Segundo Mantega, a medida vai desestimular a tomada de empréstimo em bancos e empresas do exterior, o que gera um excesso de dólares no Brasil e prejudica o câmbio, pois desvaloriza a moeda americana. O dólar mais barato é ruim para a indústria brasileira, já que torna os produtos nacionais mais caros e menos competitivos no mercado externo.

"(A trajetória de queda do real) é ruim para a economia brasileira. Quando o real se valoriza, diminui nossa competitividade, as exportações brasileiras ficam mais caras e os importados mais baratos. É uma competição desleal com as empresas nacionais. É a chamada 'guerra cambial'. O governo não ficará assistindo impassível essa guerra cambial", afirmou Mantega.

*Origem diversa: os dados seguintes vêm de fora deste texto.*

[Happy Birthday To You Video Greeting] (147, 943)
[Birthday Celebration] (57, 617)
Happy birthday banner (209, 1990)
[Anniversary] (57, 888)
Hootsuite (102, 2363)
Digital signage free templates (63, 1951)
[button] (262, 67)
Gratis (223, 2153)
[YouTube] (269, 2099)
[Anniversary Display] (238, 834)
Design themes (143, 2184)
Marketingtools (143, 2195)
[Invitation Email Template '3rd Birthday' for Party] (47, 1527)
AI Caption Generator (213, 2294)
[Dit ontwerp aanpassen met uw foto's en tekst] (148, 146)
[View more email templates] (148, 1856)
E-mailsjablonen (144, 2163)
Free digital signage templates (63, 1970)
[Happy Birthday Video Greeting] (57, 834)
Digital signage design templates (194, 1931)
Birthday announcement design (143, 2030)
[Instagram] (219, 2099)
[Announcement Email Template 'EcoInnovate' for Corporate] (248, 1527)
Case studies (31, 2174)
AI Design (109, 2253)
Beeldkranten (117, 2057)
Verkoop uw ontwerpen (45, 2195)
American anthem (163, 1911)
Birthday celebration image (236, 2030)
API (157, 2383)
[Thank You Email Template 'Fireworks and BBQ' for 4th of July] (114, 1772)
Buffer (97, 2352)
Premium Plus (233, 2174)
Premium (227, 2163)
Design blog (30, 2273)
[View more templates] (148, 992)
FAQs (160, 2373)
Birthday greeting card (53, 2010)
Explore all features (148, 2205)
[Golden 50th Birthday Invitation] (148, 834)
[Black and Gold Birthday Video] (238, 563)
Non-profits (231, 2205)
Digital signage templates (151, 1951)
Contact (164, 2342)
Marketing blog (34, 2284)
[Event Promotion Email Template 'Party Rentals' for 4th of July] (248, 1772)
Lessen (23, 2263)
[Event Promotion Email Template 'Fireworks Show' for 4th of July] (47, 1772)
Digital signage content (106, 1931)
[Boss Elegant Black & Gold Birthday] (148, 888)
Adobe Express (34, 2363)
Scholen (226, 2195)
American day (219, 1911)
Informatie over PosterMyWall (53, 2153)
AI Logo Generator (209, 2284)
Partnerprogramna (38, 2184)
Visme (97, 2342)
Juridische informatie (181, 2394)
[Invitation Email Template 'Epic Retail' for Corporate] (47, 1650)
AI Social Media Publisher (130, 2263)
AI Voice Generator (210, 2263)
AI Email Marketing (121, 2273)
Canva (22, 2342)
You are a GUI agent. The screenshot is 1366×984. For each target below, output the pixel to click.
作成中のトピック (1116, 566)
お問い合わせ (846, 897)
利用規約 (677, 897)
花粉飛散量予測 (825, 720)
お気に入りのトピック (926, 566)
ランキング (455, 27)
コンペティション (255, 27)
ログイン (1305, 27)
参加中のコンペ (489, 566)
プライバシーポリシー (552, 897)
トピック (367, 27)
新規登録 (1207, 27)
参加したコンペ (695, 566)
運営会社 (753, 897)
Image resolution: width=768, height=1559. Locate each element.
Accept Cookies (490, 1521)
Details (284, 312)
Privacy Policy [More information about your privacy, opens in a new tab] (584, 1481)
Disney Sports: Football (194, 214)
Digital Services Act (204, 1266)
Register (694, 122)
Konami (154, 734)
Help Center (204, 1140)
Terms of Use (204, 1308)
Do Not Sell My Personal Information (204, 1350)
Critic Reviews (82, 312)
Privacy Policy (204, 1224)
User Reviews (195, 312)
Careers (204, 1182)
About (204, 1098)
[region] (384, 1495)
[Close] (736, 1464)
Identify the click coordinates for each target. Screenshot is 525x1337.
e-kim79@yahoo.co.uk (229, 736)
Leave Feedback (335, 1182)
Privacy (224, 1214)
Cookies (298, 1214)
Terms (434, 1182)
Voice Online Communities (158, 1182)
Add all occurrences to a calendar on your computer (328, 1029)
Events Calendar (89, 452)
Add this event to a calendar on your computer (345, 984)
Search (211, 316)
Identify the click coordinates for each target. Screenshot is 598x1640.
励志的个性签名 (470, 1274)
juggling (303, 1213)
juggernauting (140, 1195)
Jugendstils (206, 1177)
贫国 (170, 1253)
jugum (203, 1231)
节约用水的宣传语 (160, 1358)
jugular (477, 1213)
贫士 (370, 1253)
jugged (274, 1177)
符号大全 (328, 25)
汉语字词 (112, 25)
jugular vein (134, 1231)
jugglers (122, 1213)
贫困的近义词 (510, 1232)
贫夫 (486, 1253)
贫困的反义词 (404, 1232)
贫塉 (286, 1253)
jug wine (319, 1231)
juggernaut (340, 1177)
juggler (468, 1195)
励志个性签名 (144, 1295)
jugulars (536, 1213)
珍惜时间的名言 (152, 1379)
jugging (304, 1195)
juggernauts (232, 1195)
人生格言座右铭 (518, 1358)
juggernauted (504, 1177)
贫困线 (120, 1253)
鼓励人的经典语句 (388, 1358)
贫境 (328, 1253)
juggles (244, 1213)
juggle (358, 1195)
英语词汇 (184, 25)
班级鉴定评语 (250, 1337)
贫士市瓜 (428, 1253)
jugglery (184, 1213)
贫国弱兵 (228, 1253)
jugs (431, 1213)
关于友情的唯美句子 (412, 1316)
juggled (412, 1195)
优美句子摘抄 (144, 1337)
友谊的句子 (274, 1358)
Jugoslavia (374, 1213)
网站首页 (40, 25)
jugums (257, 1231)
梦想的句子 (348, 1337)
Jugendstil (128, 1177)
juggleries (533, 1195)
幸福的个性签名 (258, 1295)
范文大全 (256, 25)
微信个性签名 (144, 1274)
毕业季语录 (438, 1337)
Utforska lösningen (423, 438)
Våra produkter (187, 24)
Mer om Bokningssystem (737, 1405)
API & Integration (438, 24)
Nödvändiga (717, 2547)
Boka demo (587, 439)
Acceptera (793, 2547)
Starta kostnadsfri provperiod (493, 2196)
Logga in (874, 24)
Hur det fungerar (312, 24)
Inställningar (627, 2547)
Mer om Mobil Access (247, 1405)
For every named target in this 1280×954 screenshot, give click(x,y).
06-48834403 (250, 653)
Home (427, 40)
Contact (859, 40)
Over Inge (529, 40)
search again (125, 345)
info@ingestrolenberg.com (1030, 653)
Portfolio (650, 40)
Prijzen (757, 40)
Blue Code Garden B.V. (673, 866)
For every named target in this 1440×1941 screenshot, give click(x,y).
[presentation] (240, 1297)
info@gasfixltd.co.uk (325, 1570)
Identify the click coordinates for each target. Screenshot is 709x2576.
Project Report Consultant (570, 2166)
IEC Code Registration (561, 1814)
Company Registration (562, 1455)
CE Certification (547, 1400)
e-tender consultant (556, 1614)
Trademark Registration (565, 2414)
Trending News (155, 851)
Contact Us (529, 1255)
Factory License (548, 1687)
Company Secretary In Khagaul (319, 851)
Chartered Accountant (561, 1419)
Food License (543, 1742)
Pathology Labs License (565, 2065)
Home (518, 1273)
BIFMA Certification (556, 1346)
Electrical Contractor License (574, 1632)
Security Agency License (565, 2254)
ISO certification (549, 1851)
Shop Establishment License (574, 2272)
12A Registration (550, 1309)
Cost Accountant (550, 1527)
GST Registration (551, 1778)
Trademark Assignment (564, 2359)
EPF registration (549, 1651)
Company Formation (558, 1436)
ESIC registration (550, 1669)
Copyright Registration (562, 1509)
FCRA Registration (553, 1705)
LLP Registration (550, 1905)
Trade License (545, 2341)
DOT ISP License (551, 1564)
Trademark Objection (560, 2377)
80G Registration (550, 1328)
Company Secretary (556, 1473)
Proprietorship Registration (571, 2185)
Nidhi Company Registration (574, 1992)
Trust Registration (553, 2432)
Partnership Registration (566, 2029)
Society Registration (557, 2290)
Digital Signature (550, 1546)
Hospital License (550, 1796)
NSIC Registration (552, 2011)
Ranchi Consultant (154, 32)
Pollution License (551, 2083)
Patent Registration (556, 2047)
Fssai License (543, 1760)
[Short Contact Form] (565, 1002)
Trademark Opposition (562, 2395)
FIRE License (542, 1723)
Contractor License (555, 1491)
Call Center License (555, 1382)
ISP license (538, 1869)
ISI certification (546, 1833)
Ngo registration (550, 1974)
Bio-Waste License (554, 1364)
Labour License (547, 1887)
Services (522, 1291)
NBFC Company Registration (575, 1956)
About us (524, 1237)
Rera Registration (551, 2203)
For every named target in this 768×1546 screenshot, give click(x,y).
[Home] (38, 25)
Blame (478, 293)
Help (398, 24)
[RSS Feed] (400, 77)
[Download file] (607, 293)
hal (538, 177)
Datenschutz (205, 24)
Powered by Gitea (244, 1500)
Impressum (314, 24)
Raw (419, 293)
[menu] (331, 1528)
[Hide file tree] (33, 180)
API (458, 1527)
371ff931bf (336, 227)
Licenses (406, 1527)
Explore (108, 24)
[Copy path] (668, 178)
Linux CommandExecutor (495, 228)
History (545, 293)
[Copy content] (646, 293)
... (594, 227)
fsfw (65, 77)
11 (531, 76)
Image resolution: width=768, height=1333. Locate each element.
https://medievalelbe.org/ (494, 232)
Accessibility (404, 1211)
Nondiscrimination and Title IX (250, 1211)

Para impedir o excesso de dólares no mercado brasileiro, o governo também vai continuar comprando a divisa. "O governo não ficará assistindo impassível essa guerra cambial, temos que nos defender e a defesa é comprar o excesso de dólar que existe hoje", destacou Mantega.

Como medida para tentar sanear a crise financeira internacional, os países atingidos pelos abalos econômicos estão baixando juros e aumentando a oferta de crédito, que têm como destino investimentos mais seguros, principalmente nos países emergentes.

"Por que escolhem o Brasil? Porque é um dos países que dá mais solidez e segurança, e neste momento eles têm insegurança em relação a outros países. Nossos bancos e empresas estão tomando crédito barato lá fora. Se não quiser pagar esse tributo é só tomar crédito de mais longo prazo, que é mais saudável", disse.